Tu emoción primera, o eso recuerdas, fueron las novelas. Ahora descrees de ellas pero de niño te convertías fácilmente en su protagonista. Desde entonces estas convencido de que tu vida es una larga ensoñación. Buscas en tus sentimientos y te lanzas a la confesión, para mostrarte, coqueto, todavía embargado por los afectos de antaño. Nadie se atreve a parecer lo que es y tú has quebrado el maleficio. Y sueñas con la transparencia. Viejo loco, quisieras ser ángel, romper la barrera entre tu conducta y las disposiciones de tu corazón, quebrar la tensión entre ser y parecer. Pero ser hombre es ser carne y llama interior, cuerpo rugoso y opaco de imposible trasparencia.

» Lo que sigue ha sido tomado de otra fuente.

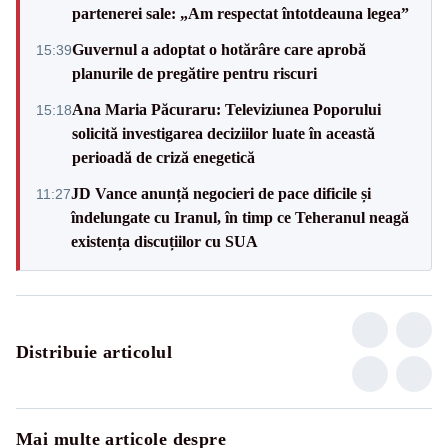
partenerei sale: „Am respectat întotdeauna legea”
Guvernul a adoptat o hotărâre care aprobă
15:39
planurile de pregătire pentru riscuri
Ana Maria Păcuraru: Televiziunea Poporului
15:18
solicită investigarea deciziilor luate în această
perioadă de criză enegetică
JD Vance anunță negocieri de pace dificile și
11:27
îndelungate cu Iranul, în timp ce Teheranul neagă
existența discuțiilor cu SUA
Distribuie articolul
Mai multe articole despre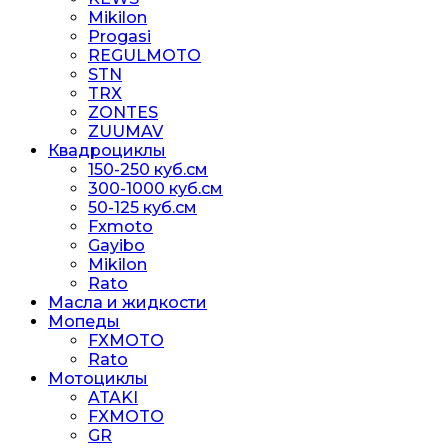
Mikilon
Progasi
REGULMOTO
STN
TRX
ZONTES
ZUUMAV
Квадроциклы
150-250 куб.см
300-1000 куб.см
50-125 куб.см
Fxmoto
Gayibo
Mikilon
Rato
Масла и жидкости
Мопеды
FXMOTO
Rato
Мотоциклы
ATAKI
FXMOTO
GR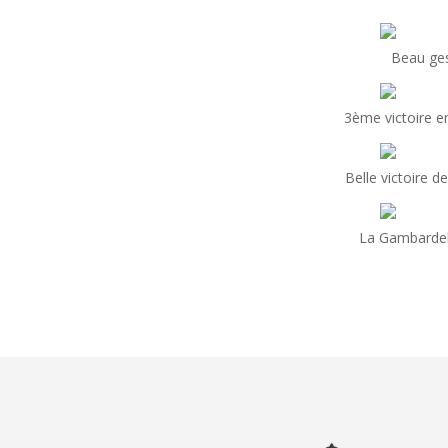
Beau gest
3ème victoire e
Belle victoire 
La Gambardell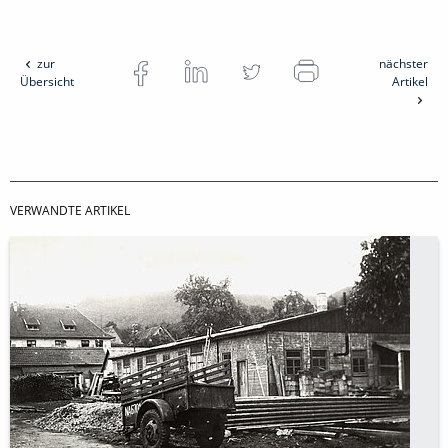
zur
nächster
Übersicht
Artikel
VERWANDTE ARTIKEL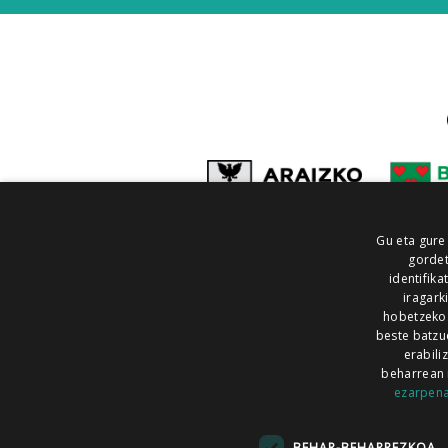
Gu eta gure
gordet
identifika
iragark
hobetzeko
beste batzu
erabili
beharrean 
ezarpen
AIARALDEA
AIKOR
AIURRI
ALEA
BEGITU
ERRAN
EUSKALERRIA IRRA
BEHAR-BEHARREZKOA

Fuiste pobre, tacaño y desprendido al mismo tiempo. Repudiaste el lujo y la esclavitud. Sabes que esclavizar esclaviza y buscaste honestamente la sencillez. Te alejaste de los librepensadores y de los jesuitas, y recibiste de ambos su veneno: la burla cruel y taladrante, en forma de libelo o rumor, la ira de los púlpitos, las piedras de los enciclopedistas. Has nacido para ser perseguido. Renunciaste a una pensión del rey y a otra de madame d´Epinay (no quieres que los poderosos dirijan tus pasos). Renunciaste al matrimonio, a tus deberes de padre, a los hijos que diste al hospicio, al Estado y sus instituciones, a la ciudadanía de la que tanto te vanagloriabas. Incluso te has privado de vivir de tus libros (no quieres que el público dirija tus pasos) y te dedicas a copiar partituras. Fuiste apedreado en Ginebra, humillado en París y perseguido en otros países (aunque no tantos como crees). Grimm, Holbach y Voltaire te han ridiculizado. El bueno de Hume te encontró un refugio en Inglaterra y de allí también tuviste que huir.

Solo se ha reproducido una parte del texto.